Note that shibbolelth does not necessarily have perjorative connotation although that is the way I have mostly heard it used. According to Wik:
Today, in the English language, a shibboleth also has a wider meaning, referring to any “in-crowd” word or phrase that can be used to distinguish members of a group from outsiders – even when not used by a hostile other group. The word is also sometimes used in a broader sense to mean jargon, the proper use of which identifies speakers as members of a particular group or subculture.
Problems of Falsifiability. This is the heading of section 3 of the chapter.
“A proposition is scientific if and only if it is falsibiable…Falsifiability must be distinguished from falsity, of course.” A reference to Popper’s crucial distinction between falsifiability and falsification would be in order but it turns out that Rosenberg is not concerned with Popper, or Popper’s rejoinder to the positivists, or his problems, Rosenberg is setting out to show that falsifiablity cannot be used be demarcate science from specualitive philosophy.
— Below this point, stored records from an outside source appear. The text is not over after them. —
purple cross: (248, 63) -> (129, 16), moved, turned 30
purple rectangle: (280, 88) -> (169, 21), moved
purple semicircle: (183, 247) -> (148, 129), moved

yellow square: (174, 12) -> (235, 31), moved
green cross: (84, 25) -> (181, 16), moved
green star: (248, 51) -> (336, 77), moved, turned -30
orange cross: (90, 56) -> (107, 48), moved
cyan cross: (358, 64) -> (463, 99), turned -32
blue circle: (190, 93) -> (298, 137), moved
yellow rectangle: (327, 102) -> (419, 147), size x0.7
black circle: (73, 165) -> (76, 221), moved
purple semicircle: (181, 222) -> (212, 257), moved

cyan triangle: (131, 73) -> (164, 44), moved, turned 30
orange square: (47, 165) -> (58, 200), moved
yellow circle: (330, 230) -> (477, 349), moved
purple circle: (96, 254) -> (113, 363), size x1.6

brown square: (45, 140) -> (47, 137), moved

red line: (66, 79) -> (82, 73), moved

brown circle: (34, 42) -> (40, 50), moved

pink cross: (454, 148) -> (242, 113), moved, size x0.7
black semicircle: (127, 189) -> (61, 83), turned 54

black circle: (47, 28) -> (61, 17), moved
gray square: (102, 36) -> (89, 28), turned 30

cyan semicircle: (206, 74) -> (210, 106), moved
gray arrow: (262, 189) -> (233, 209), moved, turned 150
It may be suggested that talking about falsification without any mention of Popper is rather like Hamlet without the Prince of Denmark! But of course the aim of the exercise is to show that both Popper and the falsification criterion can be put aside.
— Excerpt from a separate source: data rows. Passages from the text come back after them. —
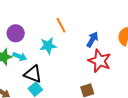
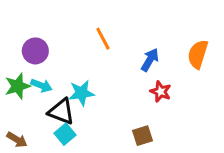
cyan star: (48, 46) -> (81, 93), moved
red star: (100, 61) -> (161, 92), size x0.6

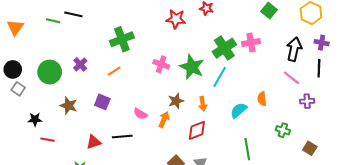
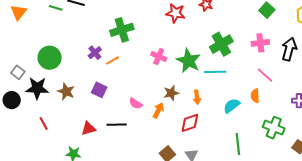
pink cross: (251, 43) -> (260, 43), moved
purple cross: (80, 64) -> (95, 53), moved
black circle: (13, 69) -> (12, 100), moved
cyan line: (220, 77) -> (215, 72), turned 55
pink line: (291, 78) -> (265, 75), moved
black star: (35, 119) -> (37, 88), moved, size x1.6
green cross: (283, 130) -> (274, 128), size x1.5
red line: (48, 140) -> (44, 123), turned 48

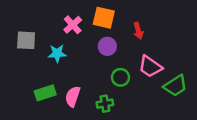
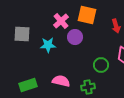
purple circle: (107, 46) -> (75, 37), moved
green rectangle: (45, 93) -> (28, 85), moved
pink semicircle: (73, 96) -> (61, 81), turned 84

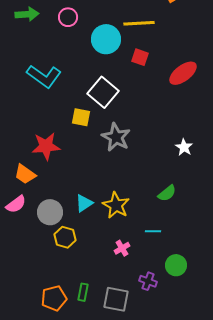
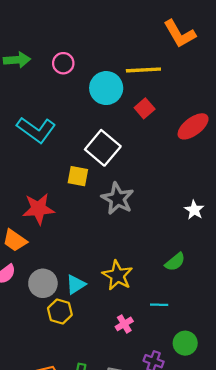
red square: (140, 57) -> (145, 108), turned 30
cyan triangle: (84, 203) -> (76, 284), moved

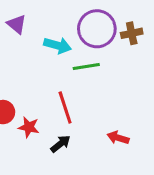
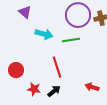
cyan arrow: (58, 45) -> (44, 34), moved
red star: (29, 127) -> (34, 89), moved

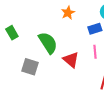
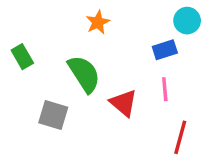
orange star: (68, 13) -> (98, 22), moved

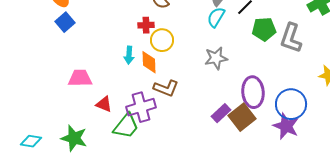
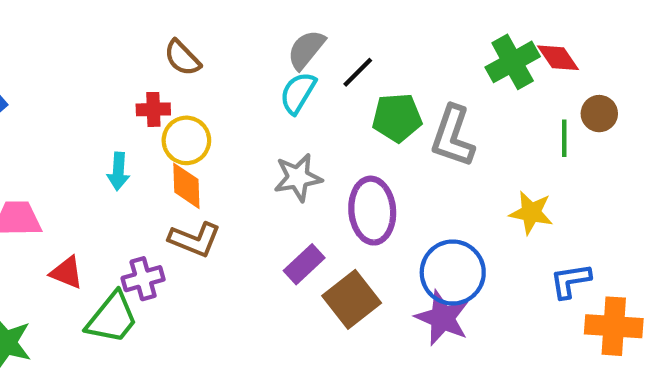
orange diamond: (149, 62) -> (186, 186), moved
purple ellipse: (253, 92) -> (372, 211), moved
purple cross: (141, 107) -> (143, 279), size x0.7
purple rectangle: (221, 113) -> (304, 264), moved

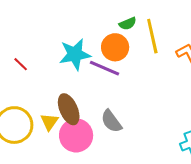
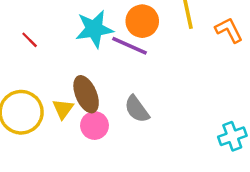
pink circle: (76, 135) -> (95, 126), size x0.7

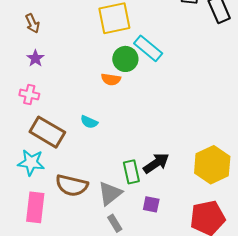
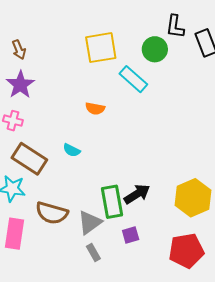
purple star: (35, 58) -> (20, 85), size x1.6
green circle: (125, 59) -> (155, 49), moved
green rectangle: (131, 172) -> (112, 202), size x1.4
purple square: (151, 204) -> (131, 235), turned -30

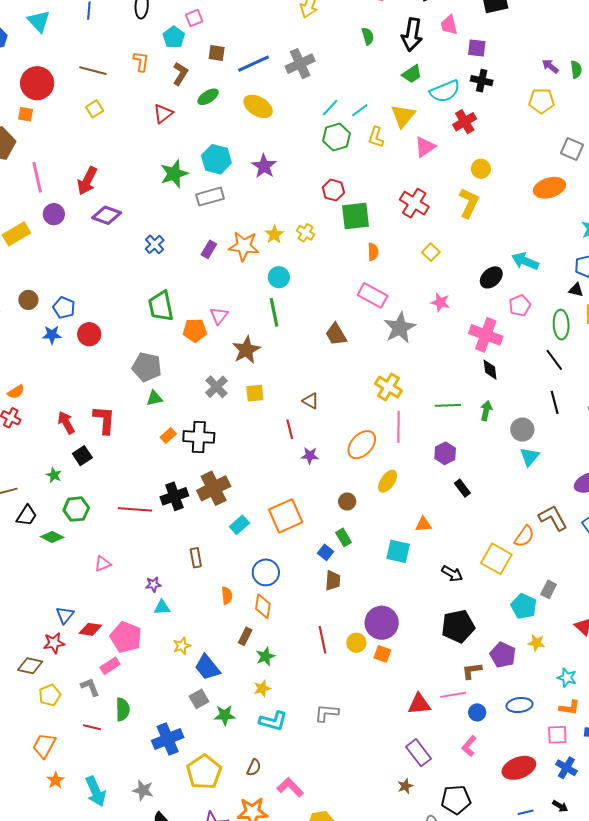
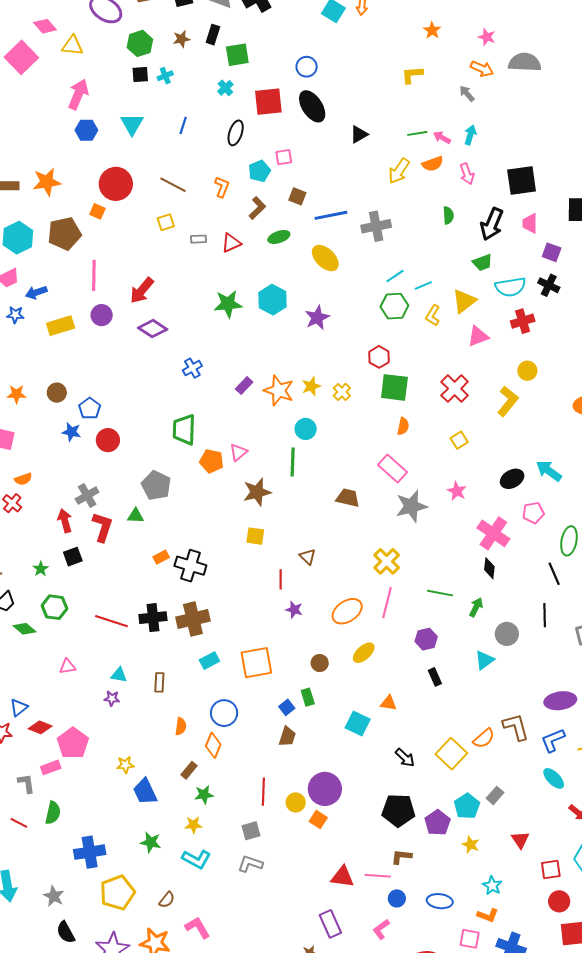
gray rectangle: (210, 197) -> (198, 239), moved, size x0.6
brown trapezoid: (336, 334) -> (348, 498), turned 120
gray cross: (217, 387) -> (87, 496), moved
green triangle: (155, 398) -> (136, 516), moved
cyan triangle: (529, 457) -> (484, 660), moved
cyan triangle: (162, 607) -> (119, 675), moved
purple pentagon: (503, 655) -> (437, 823), moved
gray square: (199, 699) -> (251, 831), moved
Rosenberg then describes a test that could be performed to check Ohm’s law that states the relationship between resistance, voltage and amperage of an electric current. The point is that the experiment assumes a large body of physical and electrical theory including assumptions about the function of the intruments that are used. If the meter does not read as the law predicts, is the law falsified? As Duhem pointed out, 100 years ago, the answer is “not necessarily” because the fault may lie with any of the other assumptions that are involved in the experiment, including the possibility of malfunction of the equipment. Popper noted in LSD that scientific laws are “falsified” daily in laboratories simply through faults in the setup and misreadindg of the dials. To be significant, the falsifying result must be repeated, and not only in that laboratory. Popper also pointed out that no apparent falsification can be decisive, simply because of the Duhem effect. This is sometimes described as demonstration of the failure of Popper’s demarcation criterion, and the irretrievable breakdown of his program.
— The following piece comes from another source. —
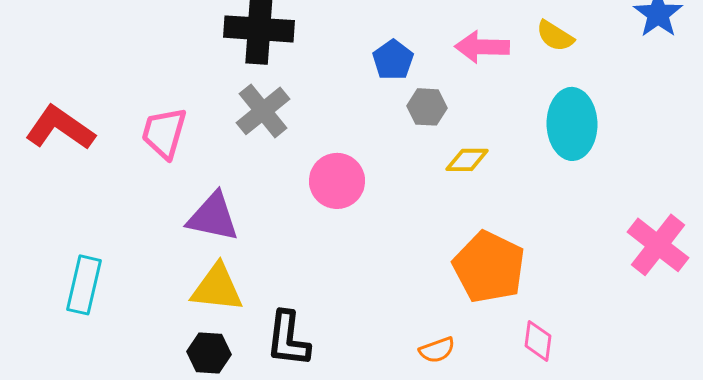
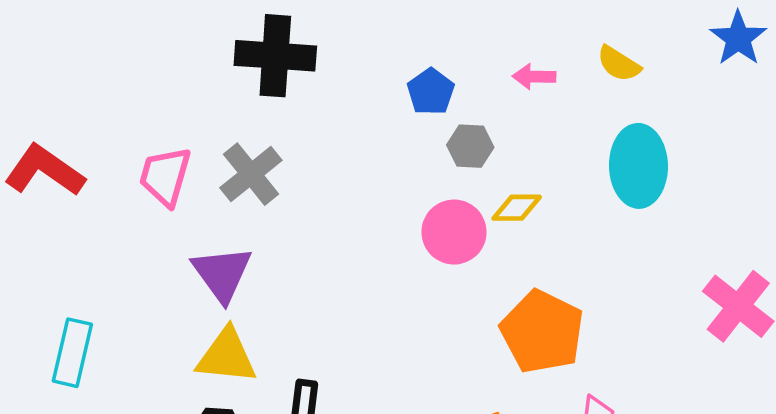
pink arrow: (482, 47) -> (534, 77), size x0.7
gray cross: (263, 111) -> (251, 174), moved
pink circle: (337, 181) -> (454, 232), moved
purple triangle: (213, 217) -> (222, 274), turned 42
Rosenberg again. “If any proposition can be surrendered as a result of a falsifying experiment, and if the actual history of science the most central and firmly held of our beliefs have sometimes been surrendered, then we cannot identify propositions as necessarily true…Similarly, any proposition, no matter how apparently factual, no matter how apparently vulnerable to falsification, can be preserved [by challenging one or more assumptions in the experiment].
He then turned to the developments in modern physics, where it seemed that quantum phenomena falsified metaphysical determinism. He concludes that metaphysical theories may be testable after all, and hence cognitively meaningful.
He then considers the philosophy of science without positivism, so philosophers are allowed to range across topics and issues including logic and methematics, metaphysics, and scientific theories of all kinds. So he has got back to the point that Popper reached in 1934/35, so that is progress of a kind!
In this brave new world it is revealed that “the analysis of concepts is just metaphsics carried out under a different name” (31) and also “nothing can ever be established in science” (32, his emphasis). It is interesting to note the number of times that Popper’s theory of conjectural knowledge has been subjected to criticism, even dismissed as not being a theory of knowledge at all!
It is very strange that the extracts of Popper’s work in this volume give no hint that all those issues were canvassed in Popper’s 1935/1959 and more fully in the essays in Conjectures and Refutations (1963).